◆ **Assigned task**
Your output must hold every entry exactly as written and none of the pictures.

Top of Extracted material

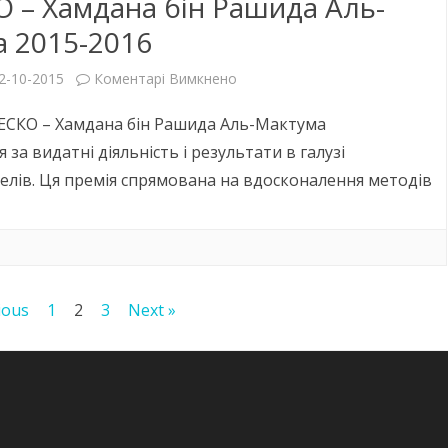
– Хамдана бін Рашида Аль-
безпеки
 2015-2016
світу»
до
2-10-2015
Коментарі Вимкнено
Прийом
ЕСКО – Хамдана бін Рашида Аль-Мактума
заявок
 за видатні діяльність і результати в галузі
елів. Ця премія спрямована на вдосконалення методів
на
присудження
Премії
ЮНЕСКО
ious
1
2
3
Next »
–
Хамдана
бін
Рашида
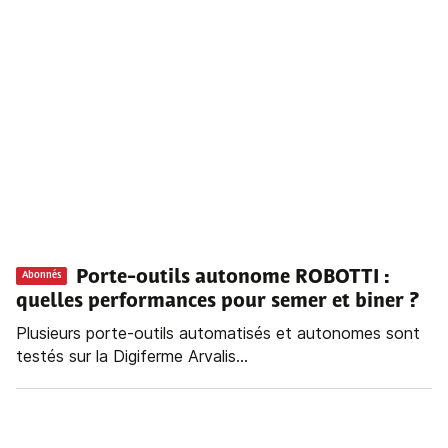
Porte-outils autonome ROBOTTI :
Abonnés
quelles performances pour semer et biner ?
Plusieurs porte-outils automatisés et autonomes sont
testés sur la Digiferme Arvalis...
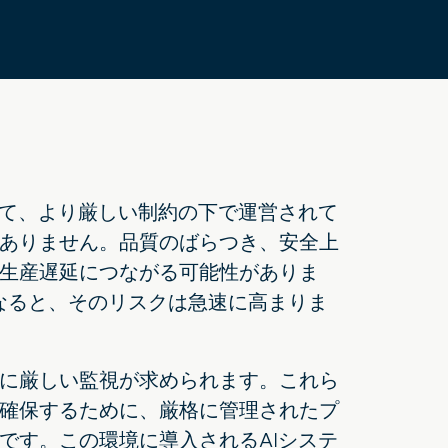
べて、より厳しい制約の下で運営されて
ありません。品質のばらつき、安全上
生産遅延につながる可能性がありま
なると、そのリスクは急速に高まりま
に厳しい監視が求められます。これら
確保するために、厳格に管理されたプ
です。この環境に導入されるAIシステ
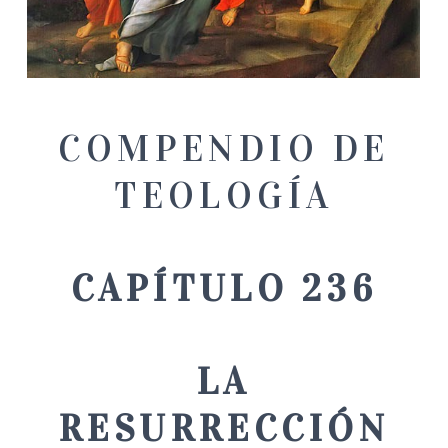
COMPENDIO DE
TEOLOGÍA
CAPÍTULO 236
LA
RESURRECCIÓN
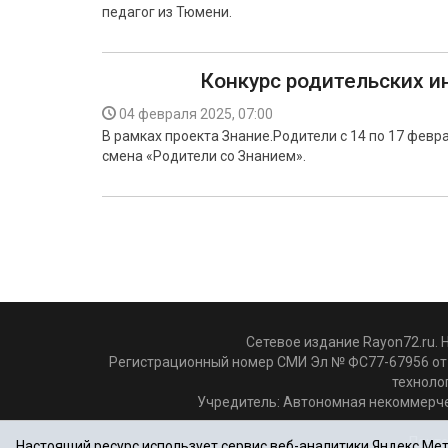
педагог из Тюмени.
Конкурс родительских и
04 февраля 2025, 07:00
В рамках проекта Знание.Родители с 14 по 17 февр
смена «Родители со Знанием».
Сетевое издание Rayon72.ru. 
Регистрационный номер СМИ Эл № ФС77-67956 от 
техноло
Учредитель: Автономная некоммерче
Почто
Настоящий ресурс использует сервис веб-аналитики Яндекс.Метр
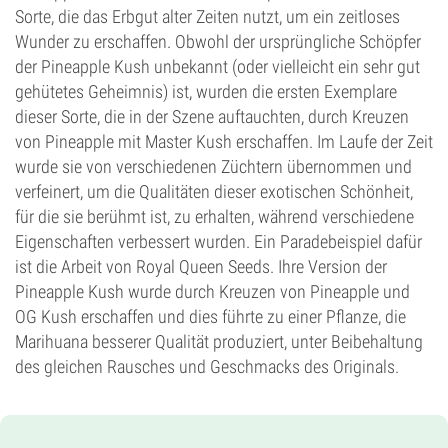
Sorte, die das Erbgut alter Zeiten nutzt, um ein zeitloses
Wunder zu erschaffen. Obwohl der ursprüngliche Schöpfer
der Pineapple Kush unbekannt (oder vielleicht ein sehr gut
gehütetes Geheimnis) ist, wurden die ersten Exemplare
dieser Sorte, die in der Szene auftauchten, durch Kreuzen
von Pineapple mit Master Kush erschaffen. Im Laufe der Zeit
wurde sie von verschiedenen Züchtern übernommen und
verfeinert, um die Qualitäten dieser exotischen Schönheit,
für die sie berühmt ist, zu erhalten, während verschiedene
Eigenschaften verbessert wurden. Ein Paradebeispiel dafür
ist die Arbeit von Royal Queen Seeds. Ihre Version der
Pineapple Kush wurde durch Kreuzen von Pineapple und
OG Kush erschaffen und dies führte zu einer Pflanze, die
Marihuana besserer Qualität produziert, unter Beibehaltung
des gleichen Rausches und Geschmacks des Originals.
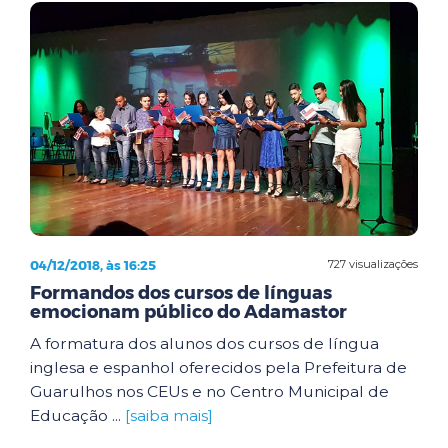
04/12/2018, às 16:25
727 visualizações
Formandos dos cursos de línguas
emocionam público do Adamastor
A formatura dos alunos dos cursos de língua
inglesa e espanhol oferecidos pela Prefeitura de
Guarulhos nos CEUs e no Centro Municipal de
Educação ...
[saiba mais]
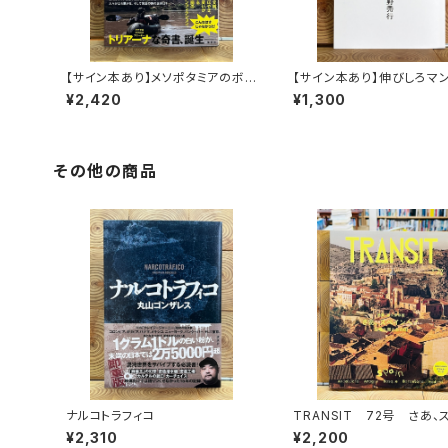
【サイン本あり】メソポタミアのボ
【サイン本あり】伸びしろマ
ート三人男
く！
¥2,420
¥1,300
その他の商品
ナルコトラフィコ
TRANSIT 72号 さあ、
ンへ！ 太陽と海と土の国
¥2,310
¥2,200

Bottom of Extracted material

◆ **Solution to the exercise**
– Хамдана бін Рашида Аль-
безпеки
 2015-2016
світу»
до
2-10-2015
Коментарі Вимкнено
Прийом
ЕСКО – Хамдана бін Рашида Аль-Мактума
заявок
 за видатні діяльність і результати в галузі
елів. Ця премія спрямована на вдосконалення методів
на
присудження
Премії
ЮНЕСКО
ious
1
2
3
Next »
–
Хамдана
бін
Рашида
Porte-outils autonome ROBOTTI :
Abonnés
quelles performances pour semer et biner ?
Plusieurs porte-outils automatisés et autonomes sont
testés sur la Digiferme Arvalis...
べて、より厳しい制約の下で運営されて
ありません。品質のばらつき、安全上
生産遅延につながる可能性がありま
なると、そのリスクは急速に高まりま
に厳しい監視が求められます。これら
確保するために、厳格に管理されたプ
です。この環境に導入されるAIシステ
COMPENDIO DE
TEOLOGÍA
CAPÍTULO 236
LA
RESURRECCIÓN
педагог из Тюмени.
Конкурс родительских и
04 февраля 2025, 07:00
В рамках проекта Знание.Родители с 14 по 17 февр
смена «Родители со Знанием».
Сетевое издание Rayon72.ru. 
Регистрационный номер СМИ Эл № ФС77-67956 от 
техноло
Учредитель: Автономная некоммерче
Почто
Настоящий ресурс использует сервис веб-аналитики Яндекс.Метр
Sorte, die das Erbgut alter Zeiten nutzt, um ein zeitloses
Wunder zu erschaffen. Obwohl der ursprüngliche Schöpfer
der Pineapple Kush unbekannt (oder vielleicht ein sehr gut
gehütetes Geheimnis) ist, wurden die ersten Exemplare
dieser Sorte, die in der Szene auftauchten, durch Kreuzen
von Pineapple mit Master Kush erschaffen. Im Laufe der Zeit
wurde sie von verschiedenen Züchtern übernommen und
verfeinert, um die Qualitäten dieser exotischen Schönheit,
für die sie berühmt ist, zu erhalten, während verschiedene
Eigenschaften verbessert wurden. Ein Paradebeispiel dafür
ist die Arbeit von Royal Queen Seeds. Ihre Version der
Pineapple Kush wurde durch Kreuzen von Pineapple und
OG Kush erschaffen und dies führte zu einer Pflanze, die
Marihuana besserer Qualität produziert, unter Beibehaltung
des gleichen Rausches und Geschmacks des Originals.
04/12/2018, às 16:25
727 visualizações
Formandos dos cursos de línguas
emocionam público do Adamastor
A formatura dos alunos dos cursos de língua
inglesa e espanhol oferecidos pela Prefeitura de
Guarulhos nos CEUs e no Centro Municipal de
Educação ...
[saiba mais]
【サイン本あり】メソポタミアのボ
【サイン本あり】伸びしろマ
ート三人男
く！
¥2,420
¥1,300
その他の商品
ナルコトラフィコ
TRANSIT 72号 さあ、
ンへ！ 太陽と海と土の国
¥2,310
¥2,200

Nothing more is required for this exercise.